In the latest Florida Board Certified Lawyer of the Month feature, we sat down with Kristopher Robinson, co-founder of Robinson Collins in Jacksonville, to discuss his practice.
AALM: Tell us a little about your practice – your firm, the type of matters you handle and your team.
KR: I am partners with my wife, F. Susannah Collins. She is a fantastic family law attorney, and we like to think of our office as a boutique law firm for the family. In addition to her practice as a family lawyer, I handle practically any transactional matter you can think of, from trust and estate planning and administration, to real estate closings, business formation and compliance, tax return preparation for individuals, small to mid-size businesses, nonprofits, trusts and estates.
AALM: Why did you choose to launch your own practice?
KR: I historically practiced with other senior attorneys that did the same things I did. I wanted something different. I wanted more flexibility in my firm while maintaining the small firm feel. So, after practicing for a little more than a decade, I took the plunge and partnered with a lawyer that practice in a completely different area. I would say it was a great move, we have enjoyed great success and have complemented each other’s practice over the years.
AALM: What compelled you to seek board certification?

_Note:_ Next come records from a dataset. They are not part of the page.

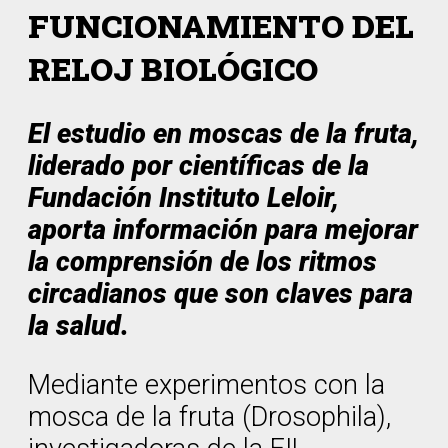
FUNCIONAMIENTO DEL
RELOJ BIOLÓGICO
El estudio en moscas de la fruta,
liderado por científicas de la
Fundación Instituto Leloir,
aporta información para mejorar
la comprensión de los ritmos
circadianos que son claves para
la salud.
Mediante experimentos con la
mosca de la fruta (Drosophila),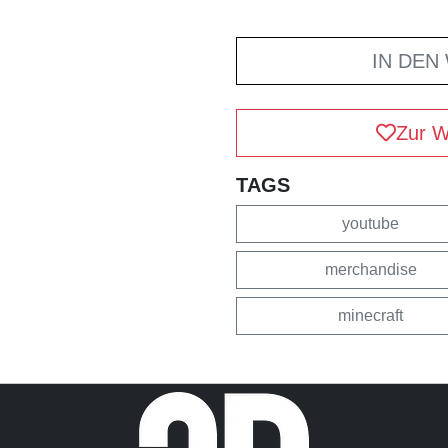
IN DEN
Zur W
TAGS
youtube
merchandise
minecraft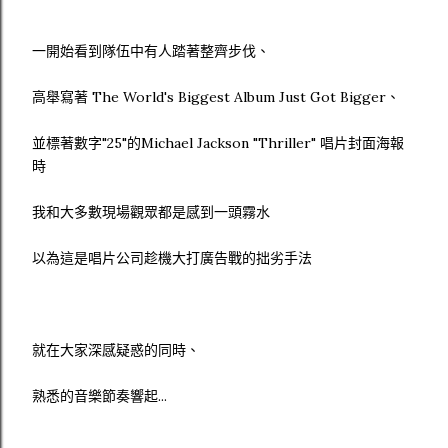
一開始看到隊伍中有人踏著整齊步伐、
高舉寫著 The World's Biggest Album Just Got Bigger、
並標著數字"25"的Michael Jackson "Thriller" 唱片封面海報
時
我和大多數現場觀眾都是感到一頭霧水
以為這是唱片公司趁機大打廣告戰的拙劣手法
就在大家深感疑惑的同時、
熟悉的音樂節奏響起...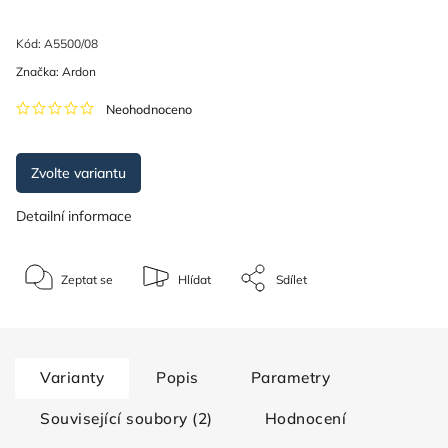
Kód:
A5500/08
Značka:
Ardon
Neohodnoceno
Zvolte variantu
Detailní informace
Zeptat se
Hlídat
Sdílet
Varianty
Popis
Parametry
Související soubory (2)
Hodnocení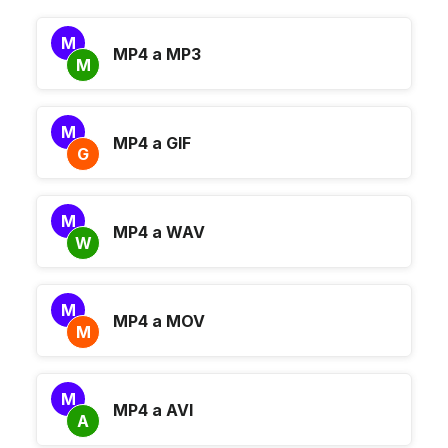
M
MP4 a MP3
M
M
MP4 a GIF
G
M
MP4 a WAV
W
M
MP4 a MOV
M
M
MP4 a AVI
A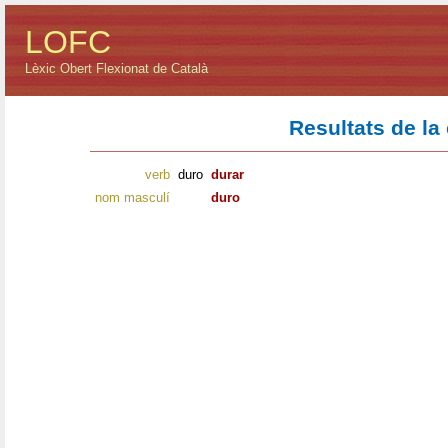
LOFC
Lèxic Obert Flexionat de Català
Resultats de la
verb
duro
durar
nom masculí
duro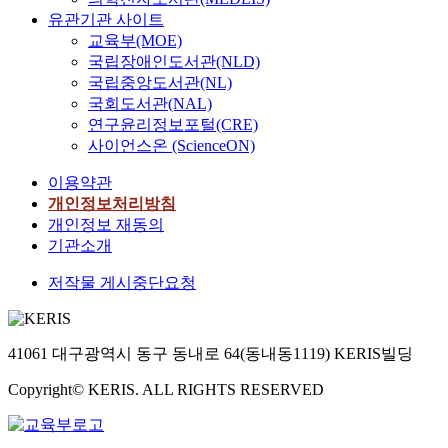
유관기관 사이트
교육부(MOE)
국립장애인도서관(NLD)
국립중앙도서관(NL)
국회도서관(NAL)
연구윤리정보포털(CRE)
사이언스온 (ScienceON)
이용약관
개인정보처리방침
개인정보 재동의
기관소개
저작물 게시중단요청
41061 대구광역시 동구 동내로 64(동내동1119) KERIS빌딩
Copyright© KERIS. ALL RIGHTS RESERVED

KR: I felt like I had the education that set me apart from most practitioners, so gaining board certification in taxation and wills, trusts and estates seemed like the natural next step for me. In such highly technical areas of law, staying at the pinnacle of skill and understanding is crucial to maintaining the confidence of your clients, and board certification certainly is a big part of maintaining that confidence.
AALM: Is there any particular case that has stood out in your career as a turning point?
KR: When I was practicing at my first law firm, I had a case where the IRS was trying to collect a joint liability from a former homemaker whose former husband had become a drug addict and ran up tax liabilities that he did not pay. As if her life was not difficult enough, the IRS refused to grant her innocent spouse relief because they had offset 17 cents from one of the years to another. Since she did not request relief within a certain time period of that offset, they denied relief on a technicality. I took the case all the way to Tax Court, got relief for my client and the IRS had to pay attorney fees in excess of 10 times the amount they were claiming she owed. This case was probably the case that made me want to base my entire practice on helping individuals with tax matters.
AALM: What are you most proud to have accomplished professionally?
KR: I am most proud of including my family in my legal profession. I have two children and four stepchildren. I am married to my law partner, our eldest child is a practicing attorney and most of the children following behind her want to pursue the law in one way or another. Being able to build the practice the way I want, to maintain that family focus and to watch my children pursue what we are so passionate about is very rewarding.